**What you have to do:**
How many lines in the entries below contain the string "თბილისი"? Reply with the number only.

[Extracted page text data]
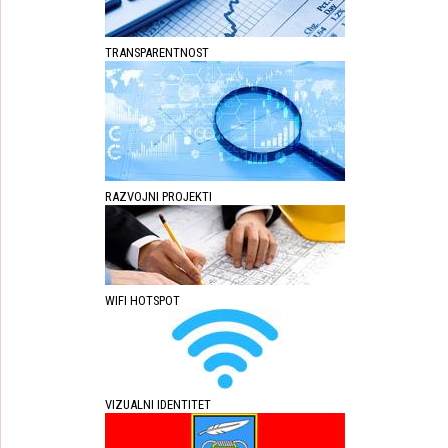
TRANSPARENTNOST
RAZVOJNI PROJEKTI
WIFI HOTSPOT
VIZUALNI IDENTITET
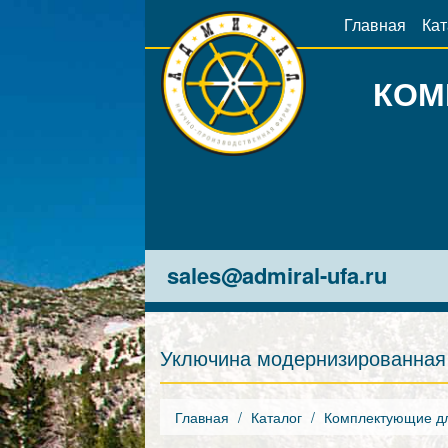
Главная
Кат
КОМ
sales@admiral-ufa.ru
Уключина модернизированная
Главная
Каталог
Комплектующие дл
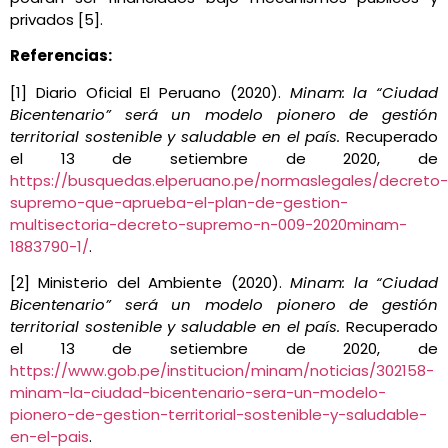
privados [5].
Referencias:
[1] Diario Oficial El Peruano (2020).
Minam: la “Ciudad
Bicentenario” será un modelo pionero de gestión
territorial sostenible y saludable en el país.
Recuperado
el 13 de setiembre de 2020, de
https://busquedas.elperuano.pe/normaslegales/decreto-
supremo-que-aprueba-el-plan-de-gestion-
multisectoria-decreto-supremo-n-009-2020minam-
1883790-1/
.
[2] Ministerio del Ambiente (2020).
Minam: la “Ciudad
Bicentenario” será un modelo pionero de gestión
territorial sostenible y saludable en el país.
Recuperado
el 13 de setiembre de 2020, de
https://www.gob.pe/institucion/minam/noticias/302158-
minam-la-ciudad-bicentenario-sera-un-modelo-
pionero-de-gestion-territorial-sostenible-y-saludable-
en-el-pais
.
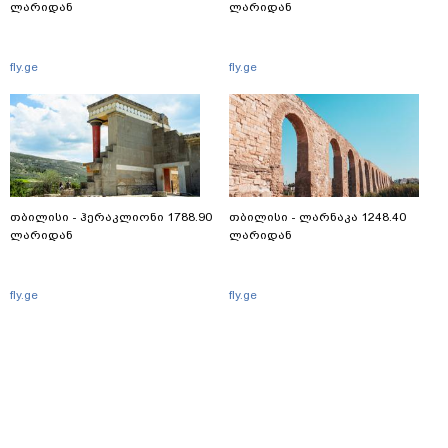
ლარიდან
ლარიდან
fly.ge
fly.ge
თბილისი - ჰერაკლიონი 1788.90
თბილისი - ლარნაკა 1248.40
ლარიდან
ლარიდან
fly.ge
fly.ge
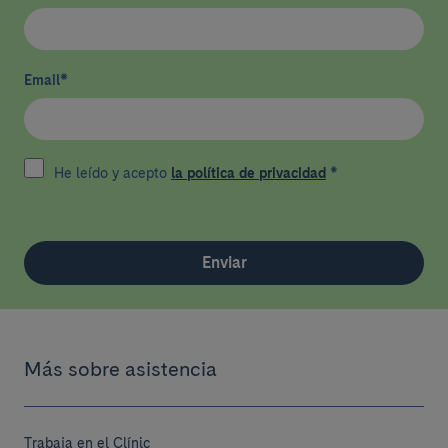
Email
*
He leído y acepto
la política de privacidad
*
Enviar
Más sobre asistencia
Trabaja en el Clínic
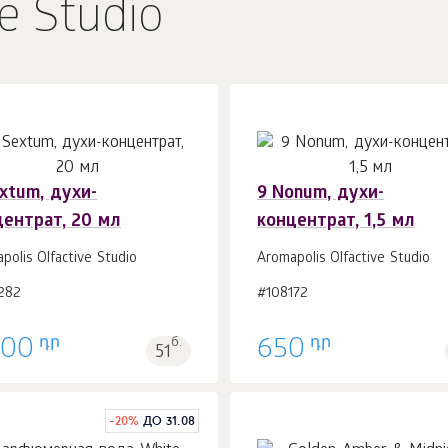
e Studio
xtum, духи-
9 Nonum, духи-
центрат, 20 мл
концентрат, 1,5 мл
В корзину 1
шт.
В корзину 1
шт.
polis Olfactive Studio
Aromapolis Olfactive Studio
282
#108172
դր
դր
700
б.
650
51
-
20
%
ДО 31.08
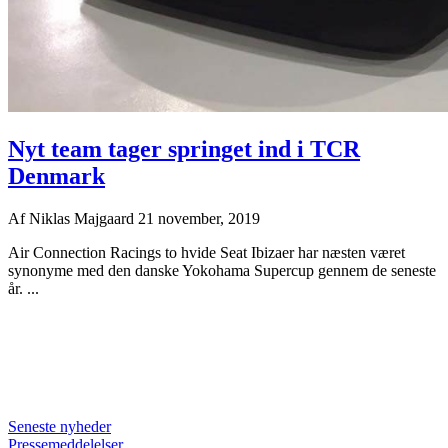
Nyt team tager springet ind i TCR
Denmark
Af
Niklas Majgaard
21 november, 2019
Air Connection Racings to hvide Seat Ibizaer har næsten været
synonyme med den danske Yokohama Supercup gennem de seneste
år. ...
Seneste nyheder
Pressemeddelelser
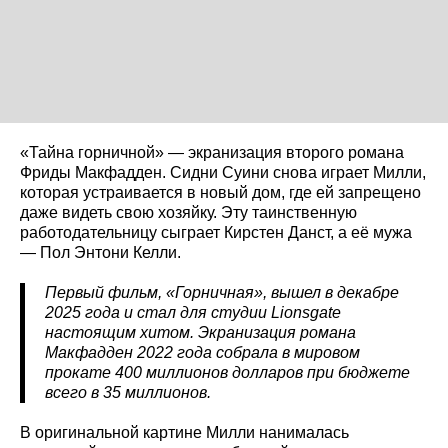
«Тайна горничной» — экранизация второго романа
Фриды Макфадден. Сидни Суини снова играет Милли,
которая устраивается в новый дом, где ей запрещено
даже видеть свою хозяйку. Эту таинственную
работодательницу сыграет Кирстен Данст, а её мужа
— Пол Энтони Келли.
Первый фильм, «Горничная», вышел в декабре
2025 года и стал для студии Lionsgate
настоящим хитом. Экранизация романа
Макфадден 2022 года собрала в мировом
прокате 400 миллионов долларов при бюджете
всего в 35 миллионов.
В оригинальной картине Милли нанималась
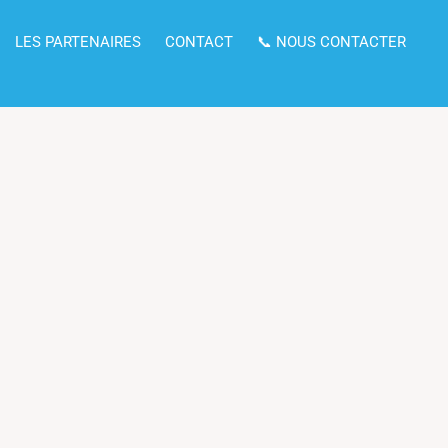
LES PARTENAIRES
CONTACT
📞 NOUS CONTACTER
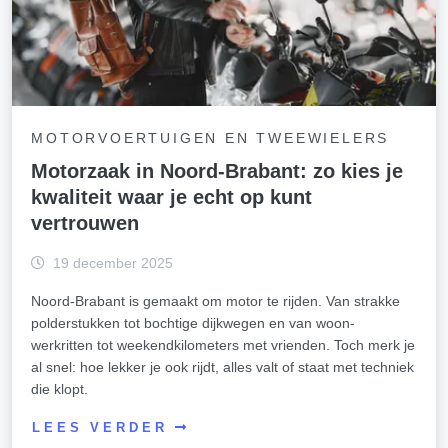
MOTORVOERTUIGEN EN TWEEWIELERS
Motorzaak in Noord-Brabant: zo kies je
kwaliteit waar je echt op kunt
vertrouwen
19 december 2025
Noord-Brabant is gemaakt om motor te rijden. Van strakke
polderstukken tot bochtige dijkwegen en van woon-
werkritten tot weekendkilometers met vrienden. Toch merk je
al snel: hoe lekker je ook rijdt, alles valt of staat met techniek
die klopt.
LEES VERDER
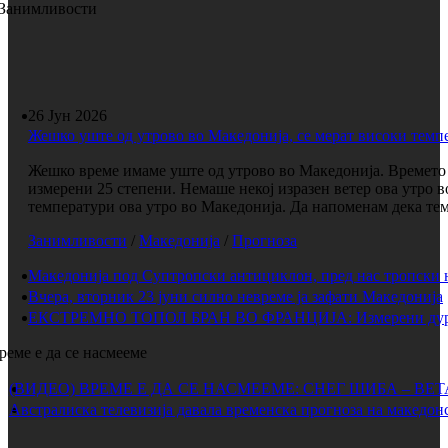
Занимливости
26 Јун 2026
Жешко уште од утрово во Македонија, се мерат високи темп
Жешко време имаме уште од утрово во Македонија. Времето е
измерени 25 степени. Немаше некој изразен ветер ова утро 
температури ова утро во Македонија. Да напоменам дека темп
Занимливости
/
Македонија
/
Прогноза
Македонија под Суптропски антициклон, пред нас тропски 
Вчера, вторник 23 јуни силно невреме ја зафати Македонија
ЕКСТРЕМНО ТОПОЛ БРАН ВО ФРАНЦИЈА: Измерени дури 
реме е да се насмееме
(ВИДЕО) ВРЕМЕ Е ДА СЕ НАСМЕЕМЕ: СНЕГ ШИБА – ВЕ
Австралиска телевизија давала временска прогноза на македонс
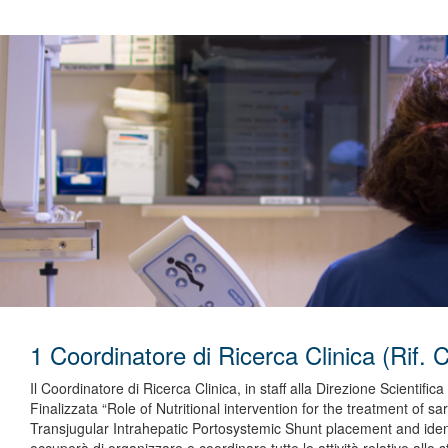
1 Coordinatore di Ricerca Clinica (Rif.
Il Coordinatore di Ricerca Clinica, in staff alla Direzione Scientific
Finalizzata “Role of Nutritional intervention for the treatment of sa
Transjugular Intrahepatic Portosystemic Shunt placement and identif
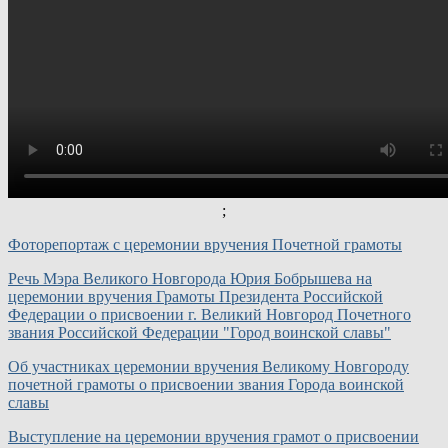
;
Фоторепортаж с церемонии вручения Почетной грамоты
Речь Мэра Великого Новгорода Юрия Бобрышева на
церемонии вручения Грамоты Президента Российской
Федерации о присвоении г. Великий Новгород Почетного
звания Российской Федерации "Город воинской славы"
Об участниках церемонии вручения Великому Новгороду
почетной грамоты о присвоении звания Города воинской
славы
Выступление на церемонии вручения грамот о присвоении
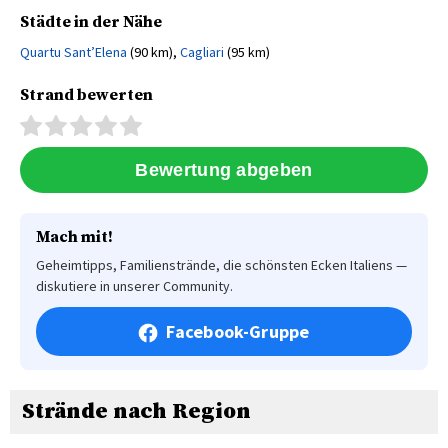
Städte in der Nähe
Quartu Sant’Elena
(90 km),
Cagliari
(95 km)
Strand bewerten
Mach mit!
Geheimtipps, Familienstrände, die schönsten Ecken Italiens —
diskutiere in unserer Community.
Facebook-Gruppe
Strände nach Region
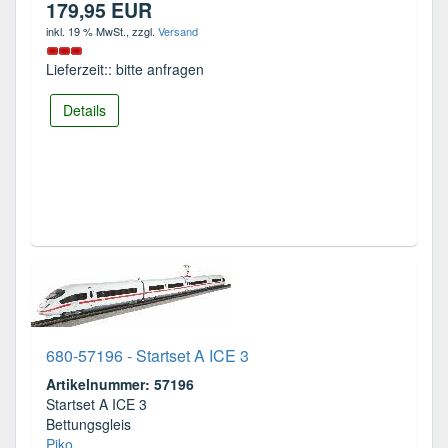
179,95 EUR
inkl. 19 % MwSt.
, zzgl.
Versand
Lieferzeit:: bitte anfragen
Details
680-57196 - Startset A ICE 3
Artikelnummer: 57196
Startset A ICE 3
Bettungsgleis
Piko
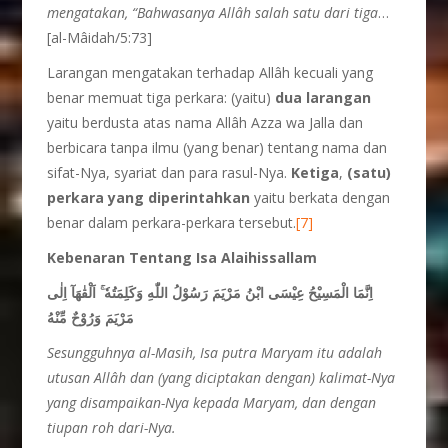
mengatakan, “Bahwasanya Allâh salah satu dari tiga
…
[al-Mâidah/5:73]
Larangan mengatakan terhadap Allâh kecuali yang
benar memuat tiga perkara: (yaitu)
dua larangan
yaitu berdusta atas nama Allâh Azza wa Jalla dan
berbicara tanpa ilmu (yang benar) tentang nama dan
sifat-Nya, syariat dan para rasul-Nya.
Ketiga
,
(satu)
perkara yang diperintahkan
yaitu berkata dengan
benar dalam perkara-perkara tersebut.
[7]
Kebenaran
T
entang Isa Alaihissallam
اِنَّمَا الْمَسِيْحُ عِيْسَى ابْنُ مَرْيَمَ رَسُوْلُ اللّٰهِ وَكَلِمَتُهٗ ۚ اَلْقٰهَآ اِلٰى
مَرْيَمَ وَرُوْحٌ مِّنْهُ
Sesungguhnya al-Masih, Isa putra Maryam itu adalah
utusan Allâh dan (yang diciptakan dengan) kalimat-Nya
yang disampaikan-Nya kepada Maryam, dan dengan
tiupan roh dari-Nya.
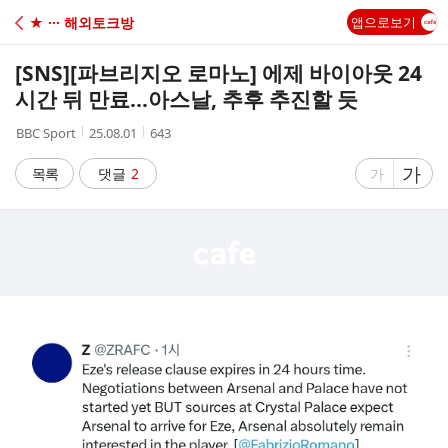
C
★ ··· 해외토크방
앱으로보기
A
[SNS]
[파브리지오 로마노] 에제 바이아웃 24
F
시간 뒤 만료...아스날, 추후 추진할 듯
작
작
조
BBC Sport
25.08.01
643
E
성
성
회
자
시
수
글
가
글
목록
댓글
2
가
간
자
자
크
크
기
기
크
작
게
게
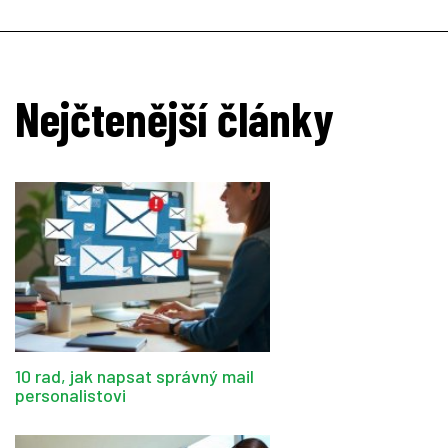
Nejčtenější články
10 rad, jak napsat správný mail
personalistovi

**Answer section:**
2